===== DATA FOR PROCESSING
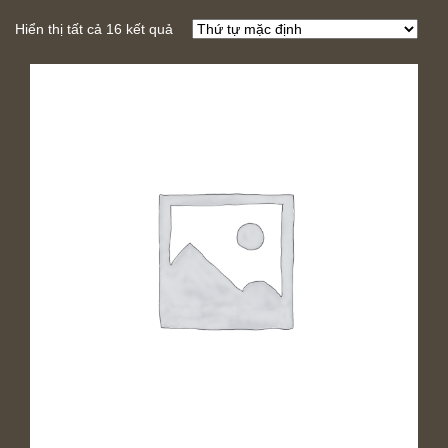
Hiển thị tất cả 16 kết quả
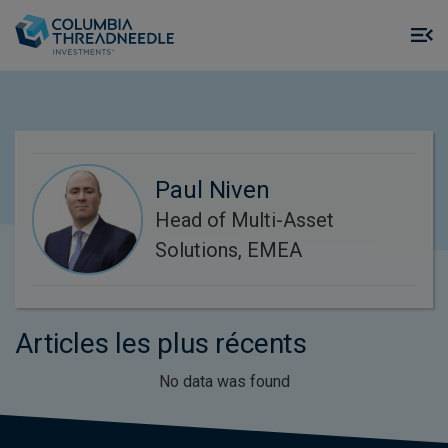
Skip to main content
M
m
o
Paul Niven
Head of Multi-Asset
Solutions, EMEA
Articles les plus récents
No data was found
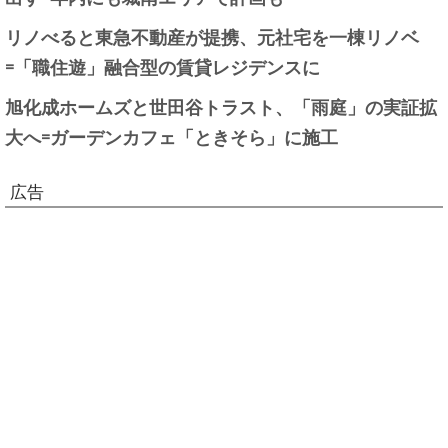
リノべると東急不動産が提携、元社宅を一棟リノベ
=「職住遊」融合型の賃貸レジデンスに
旭化成ホームズと世田谷トラスト、「雨庭」の実証拡
大へ=ガーデンカフェ「ときそら」に施工
広告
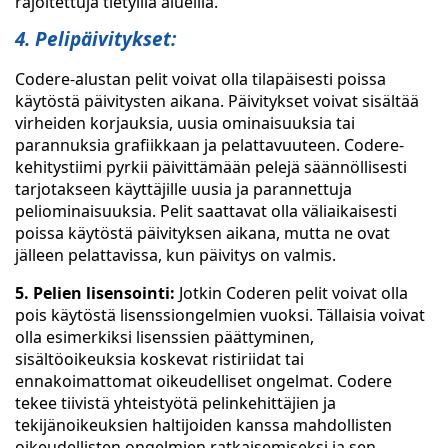
rajoitettuja tietyillä alueilla.
4. Pelipäivitykset:
Codere-alustan pelit voivat olla tilapäisesti poissa
käytöstä päivitysten aikana. Päivitykset voivat sisältää
virheiden korjauksia, uusia ominaisuuksia tai
parannuksia grafiikkaan ja pelattavuuteen. Codere-
kehitystiimi pyrkii päivittämään pelejä säännöllisesti
tarjotakseen käyttäjille uusia ja parannettuja
peliominaisuuksia. Pelit saattavat olla väliaikaisesti
poissa käytöstä päivityksen aikana, mutta ne ovat
jälleen pelattavissa, kun päivitys on valmis.
5. Pelien lisensointi:
Jotkin Coderen pelit voivat olla
pois käytöstä lisenssiongelmien vuoksi. Tällaisia voivat
olla esimerkiksi lisenssien päättyminen,
sisältöoikeuksia koskevat ristiriidat tai
ennakoimattomat oikeudelliset ongelmat. Codere
tekee tiivistä yhteistyötä pelinkehittäjien ja
tekijänoikeuksien haltijoiden kanssa mahdollisten
oikeudellisten ongelmien ratkaisemiseksi ja sen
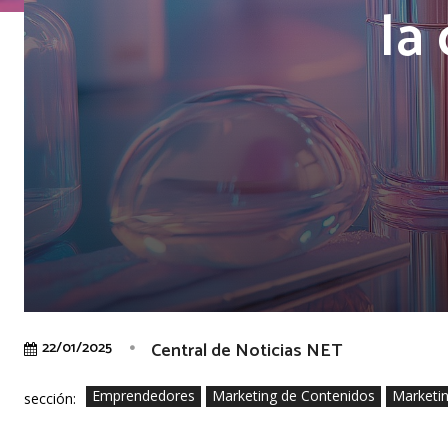
la
Central de Noticias NET
22/01/2025
Emprendedores
Marketing de Contenidos
Marketin
sección:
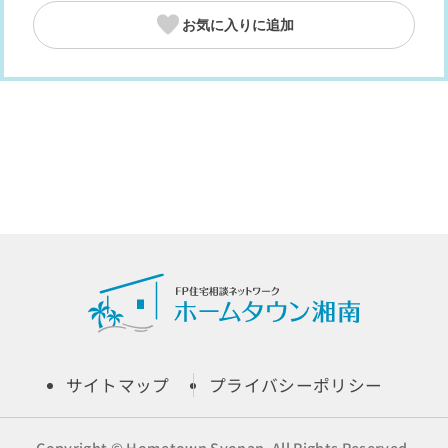
お気に入りに追加
サイトマップ
プライバシーポリシー
Copyright © Hometown Syonan. All Rights Reserved.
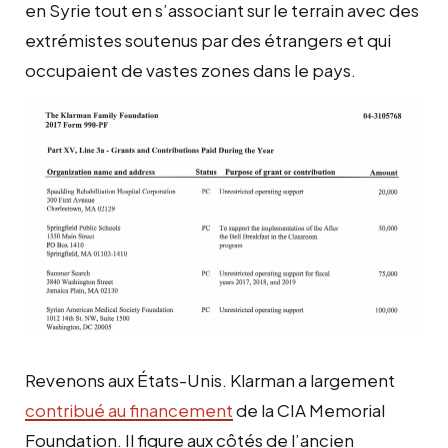
en Syrie tout en s’associant sur le terrain avec des
extrémistes soutenus par des étrangers et qui
occupaient de vastes zones dans le pays.
Revenons aux États-Unis. Klarman a largement
contribué au financement
de la CIA Memorial
Foundation. Il figure aux côtés de l’ancien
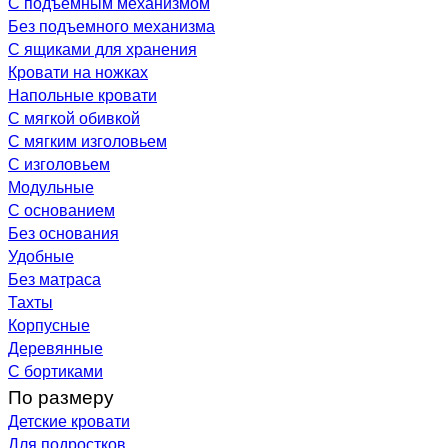
С подъемным механизмом
Без подъемного механизма
С ящиками для хранения
Кровати на ножках
Напольные кровати
С мягкой обивкой
С мягким изголовьем
С изголовьем
Модульные
С основанием
Без основания
Удобные
Без матраса
Тахты
Корпусные
Деревянные
С бортиками
По размеру
Детские кровати
Для подростков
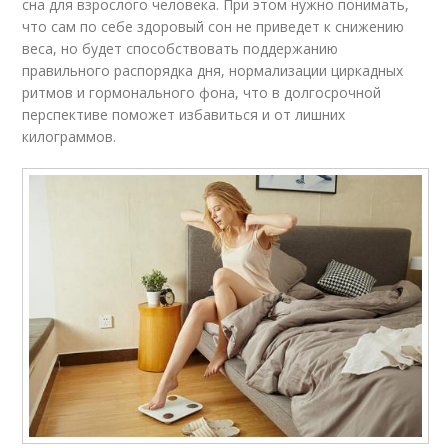
сна для взрослого человека. При этом нужно понимать,
что сам по себе здоровый сон не приведет к снижению
веса, но будет способствовать поддержанию
правильного распорядка дня, нормализации циркадных
ритмов и гормонального фона, что в долгосрочной
перспективе поможет избавиться и от лишних
килограммов.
==========
= WHAT IS REQUIRED =
Set down exactly, and only, the lines from the one holding "大へ=ガーデンカフェ「ときそら」に施工" to the end of the records above, leaving every picture out.

= RESPONSE AREA =
大へ=ガーデンカフェ「ときそら」に施工
広告
rajoitettuja tietyillä alueilla.
4. Pelipäivitykset:
Codere-alustan pelit voivat olla tilapäisesti poissa
käytöstä päivitysten aikana. Päivitykset voivat sisältää
virheiden korjauksia, uusia ominaisuuksia tai
parannuksia grafiikkaan ja pelattavuuteen. Codere-
kehitystiimi pyrkii päivittämään pelejä säännöllisesti
tarjotakseen käyttäjille uusia ja parannettuja
peliominaisuuksia. Pelit saattavat olla väliaikaisesti
poissa käytöstä päivityksen aikana, mutta ne ovat
jälleen pelattavissa, kun päivitys on valmis.
5. Pelien lisensointi:
Jotkin Coderen pelit voivat olla
pois käytöstä lisenssiongelmien vuoksi. Tällaisia voivat
olla esimerkiksi lisenssien päättyminen,
sisältöoikeuksia koskevat ristiriidat tai
ennakoimattomat oikeudelliset ongelmat. Codere
tekee tiivistä yhteistyötä pelinkehittäjien ja
tekijänoikeuksien haltijoiden kanssa mahdollisten
oikeudellisten ongelmien ratkaisemiseksi ja sen
la
Central de Noticias NET
22/01/2025
Emprendedores
Marketing de Contenidos
Marketin
sección:
お気に入りに追加
サイトマップ
プライバシーポリシー
Copyright © Hometown Syonan. All Rights Reserved.
en Syrie tout en s’associant sur le terrain avec des
extrémistes soutenus par des étrangers et qui
occupaient de vastes zones dans le pays.
Revenons aux États-Unis. Klarman a largement
contribué au financement
de la CIA Memorial
Foundation. Il figure aux côtés de l’ancien
С подъемным механизмом
Без подъемного механизма
С ящиками для хранения
Кровати на ножках
Напольные кровати
С мягкой обивкой
С мягким изголовьем
С изголовьем
Модульные
С основанием
Без основания
Удобные
Без матраса
Тахты
Корпусные
Деревянные
С бортиками
По размеру
Детские кровати
Для подростков
сна для взрослого человека. При этом нужно понимать,
что сам по себе здоровый сон не приведет к снижению
веса, но будет способствовать поддержанию
правильного распорядка дня, нормализации циркадных
ритмов и гормонального фона, что в долгосрочной
перспективе поможет избавиться и от лишних
килограммов.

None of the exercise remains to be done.